Environmental Outreach Coordinator at the Department of Environmental and Coastal Resources for TCI, Amy Avenant, says the Turks and Caicos Islands has not seen the worst of the overgrowth.

“In the Turks and Caicos Islands, we have not seen the full severity of sargassum blooms. Our neighbours in Bonaire, for example, experience up to six feet of sargassum, and they have found stranded dolphins, sea turtles, and sometimes even birds,” said Amy Avenant.

“When the sargassum washes up on shore, it starts to decompose, and when it decomposes, it emits methane, and that is the stinky sulfuric eggy smell that you can smell when you walk past it on the beach. It is a bad thing for climate change because of the methane, but it is not harmful to your health.”

Turks and Caicos saw this in extreme amounts in October; so severe, resorts were forced to bag and bury the stinky seaweed which for over a week covered the usually sandy white stretch of Grace Bay beach.

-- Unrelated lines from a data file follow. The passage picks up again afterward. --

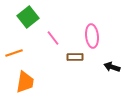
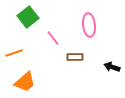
pink ellipse: moved 3 px left, 11 px up
orange trapezoid: rotated 40 degrees clockwise
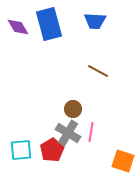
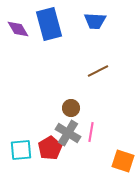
purple diamond: moved 2 px down
brown line: rotated 55 degrees counterclockwise
brown circle: moved 2 px left, 1 px up
red pentagon: moved 2 px left, 2 px up
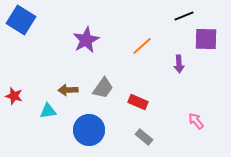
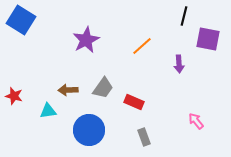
black line: rotated 54 degrees counterclockwise
purple square: moved 2 px right; rotated 10 degrees clockwise
red rectangle: moved 4 px left
gray rectangle: rotated 30 degrees clockwise
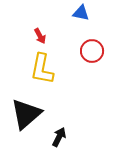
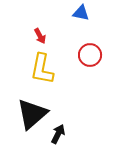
red circle: moved 2 px left, 4 px down
black triangle: moved 6 px right
black arrow: moved 1 px left, 3 px up
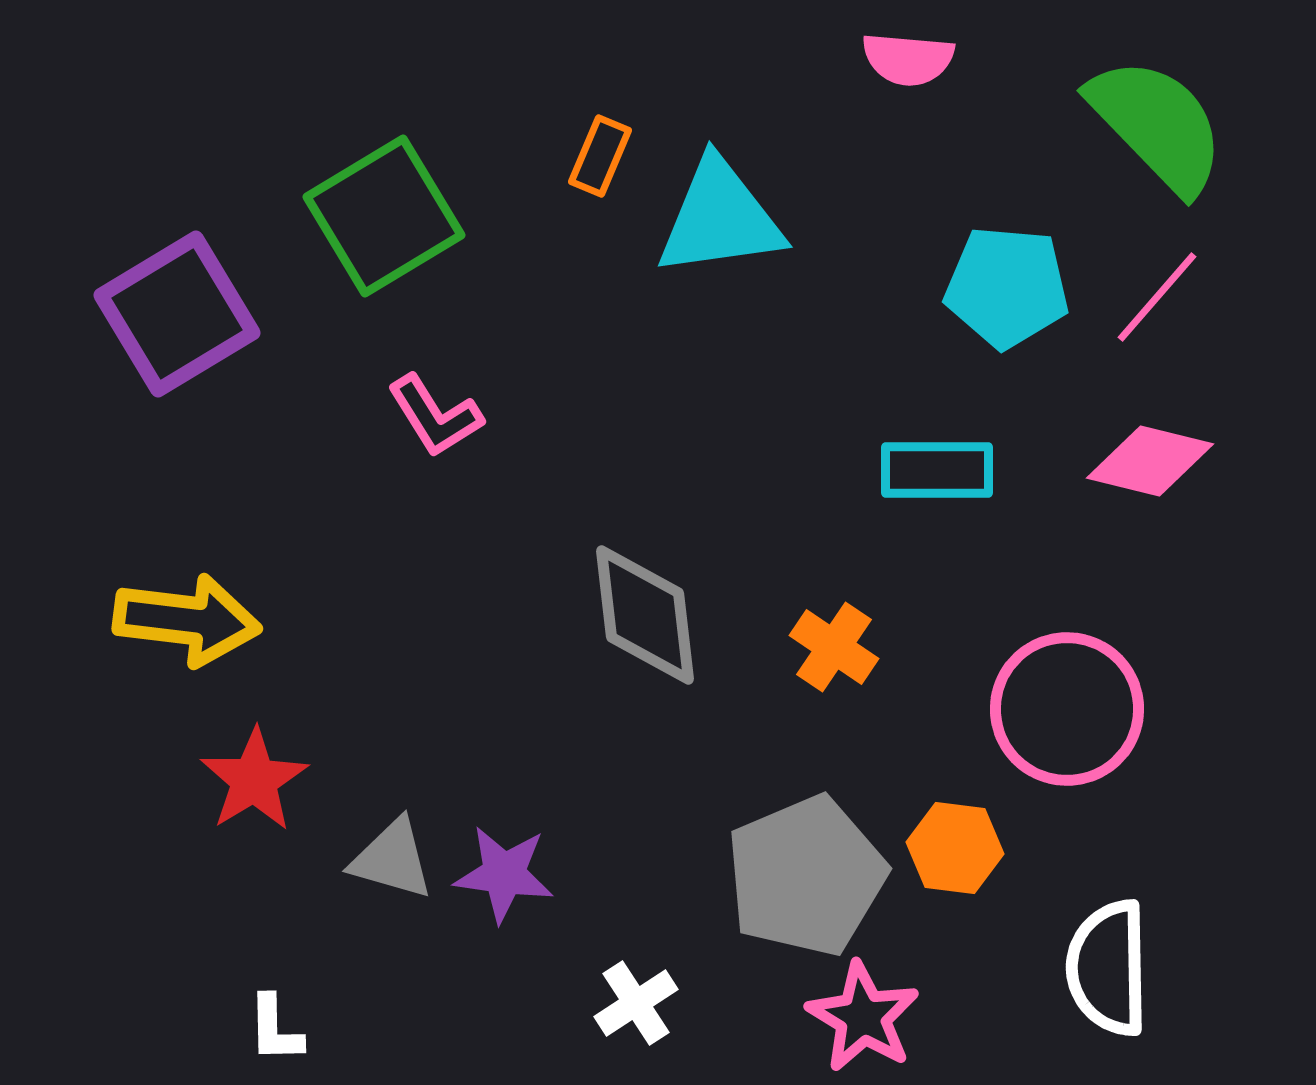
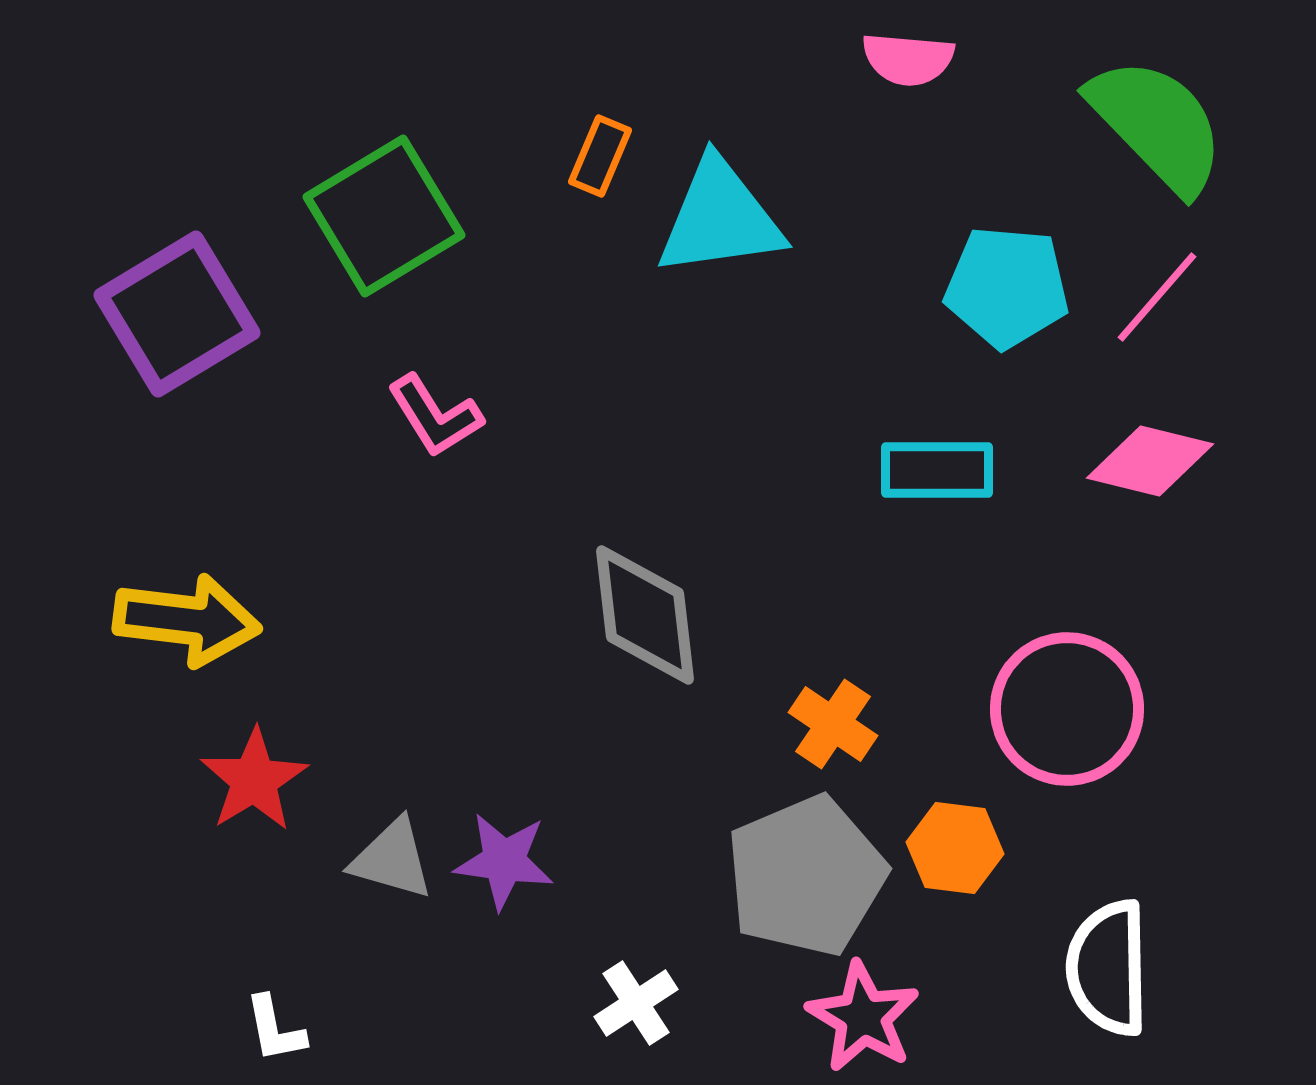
orange cross: moved 1 px left, 77 px down
purple star: moved 13 px up
white L-shape: rotated 10 degrees counterclockwise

Avenant noted that in the TCI, we have a balance between managing the influx of sargassum and impacting the areas where it lands because its influx is correlated to the cycles of the moon.

She also said sargassum can be used as a fertilizer in farming. If you collect it, the advice is to spread it out and ensure you wash the excess salt off before adding to your gardens or farms.

There are also hidden dangers and habitat threats to the piles of sargassum on shorelines.

Avenant informed, when you see sargassum on the beach, ensure you watch out for wildlife that might be stuck and species which might have made a home of the ocean’s deposit which has washed up, this is heightened on rocky shores.